Ocrelizumab Achieved Pregnancy Safety and Reduced Disease Progression for Relapsing-Remitting Multiple Sclerosis

10/28/2022

In phase 3b of the ENSEMBLE study (NCT03085810), participants treated with ocrelizumab (Ocrevus; Genentech, South San Francisco, CA) for early-stage relapsing-remitting multiple sclerosis (RRMS) and primary progressive multiple sclerosis (PPMS) achieved a reduction of relapses, hospitalizations, and costs. The majority of participants (77%) with RRMS did not have prior treatment before being treated with ocrelizumab and achieved no evidence of disease activity (NEDA) at 2 years. Participants who were pregnant when being treated with ocrelizumab did not show an increased risk of adverse pregnancy and infant outcomes.

“MS often impacts young people at a time in their lives when they are starting a career or planning a family,” said Levi Garraway, MD, PhD, chief medical officer and head of Global Product Development. “These new data show that using Ocrevus as a first-line treatment brings substantial clinical and cost benefits to patients, thereby further emphasizing the efficacy that Ocrevus may bring with continued long-term use.”

The interim analysis of open label of the ENSEMBLE study observed consistent benefit over 2 years in participants treated with ocrelizumab. The majority of participants had no relapses (93%), no MRI lesion activity (89%), and no 24-week confirmed disability progression (91%).
The average annualized relapse rate (ARR) in all participants was low (0.033), equating to 1 relapse every 30 years. The mean Expanded Disability Status Scale (EDSS) score from baseline significantly improved from 1.8 to 1.67 (P<0.0001). 

Newly diagnosed participants who initiated treatment with ocrelizumab had a lower rate of annualized events often associated with a relapse (0.36) compared with participants who had prior treatment before using ocrelizumab (0.51). Participants who initiated treatment with ocrelizumab also had lower hospitalization rates within 1 year when making the same comparison (0.02 vs 0.042, respectively).

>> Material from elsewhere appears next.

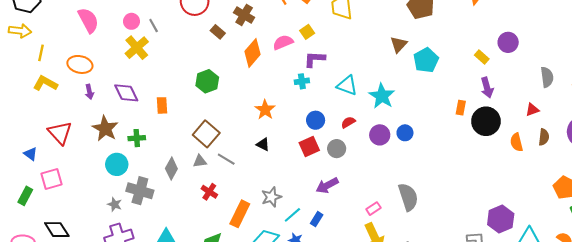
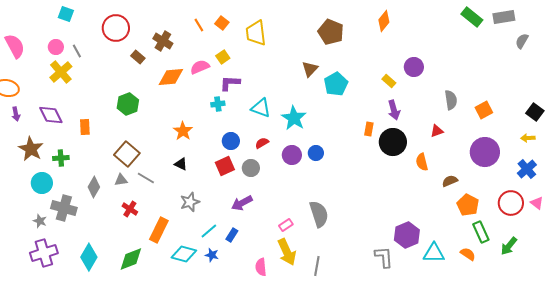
orange diamond: (252, 53) -> (171, 77), turned 44
brown semicircle: (544, 137) -> (450, 181), moved, turned -119
gray star: (271, 197) -> (190, 202), moved

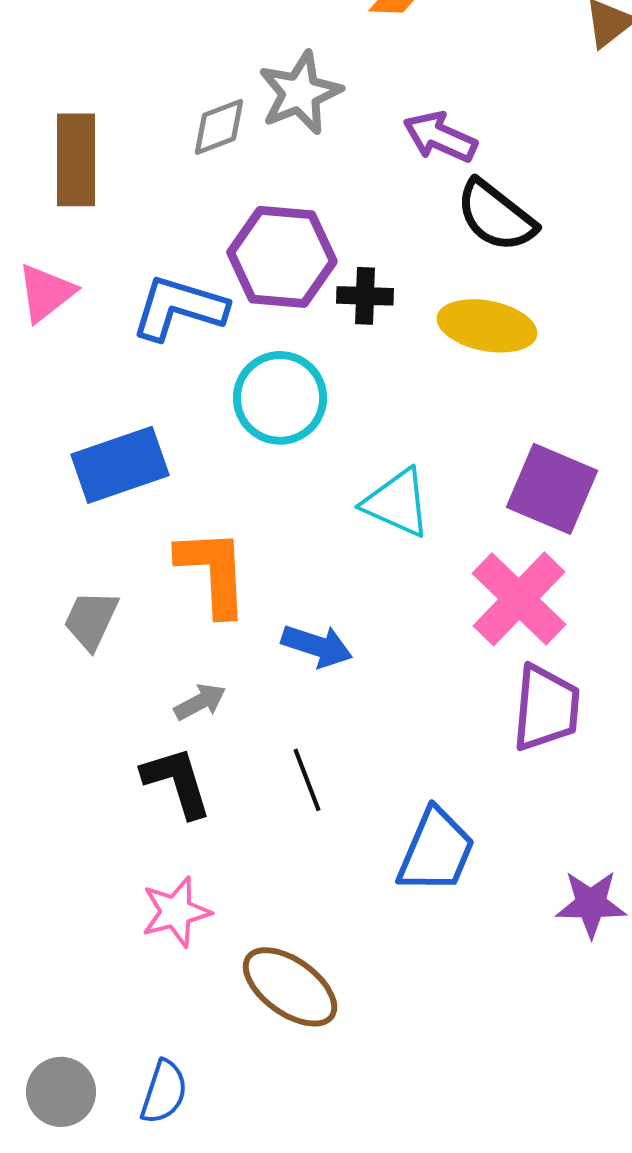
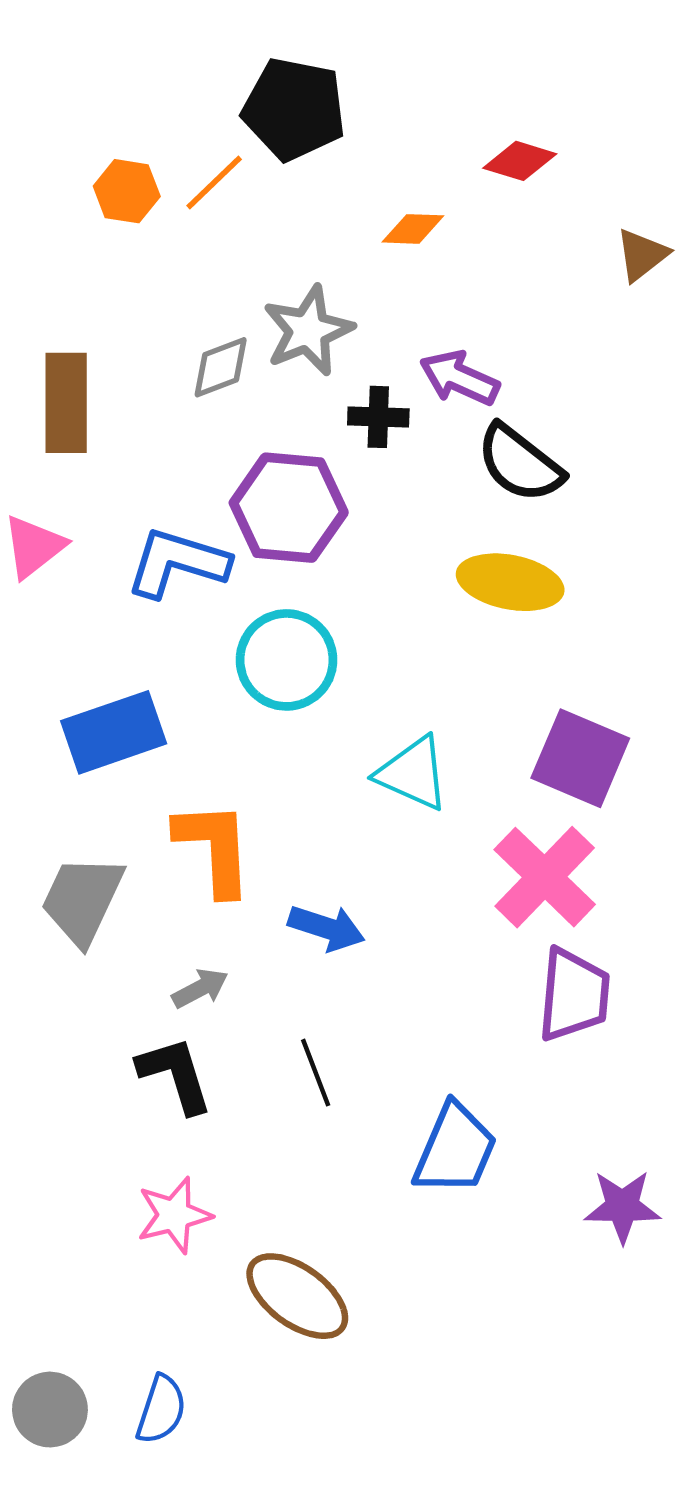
black cross: (365, 296) -> (378, 417), moved
gray trapezoid: (91, 620) -> (82, 900), size x1.4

“Nine-year data presented at ECTRIMS in RMS and PPMS continue to show significant efficacy against disease activity and progression with a consistent long-term safety profile, which is very encouraging for patients living with this disease and their physicians,” stated Stephen Hauser, MD, chair of the Scientific Steering Committee of the OPERA studies and director of the Weill Institute for Neurosciences at the University of California, San Francisco. “Ocrevus has significantly changed the treatment paradigm for more than 250,000 people with MS since its approval more than 5 years ago.”
  
The study’s cumulative data did not suggest an increased risk of preterm birth, major congenital anomalies, or other adverse outcomes in participants who were pregnant. Of the 532 participants who were pregnant within utero, 286 had known outcomes: 79% live births, 12% therapeutic/elective abortions, 8% spontaneous abortions, 1% ectopic pregnancies, and 0.3% still births.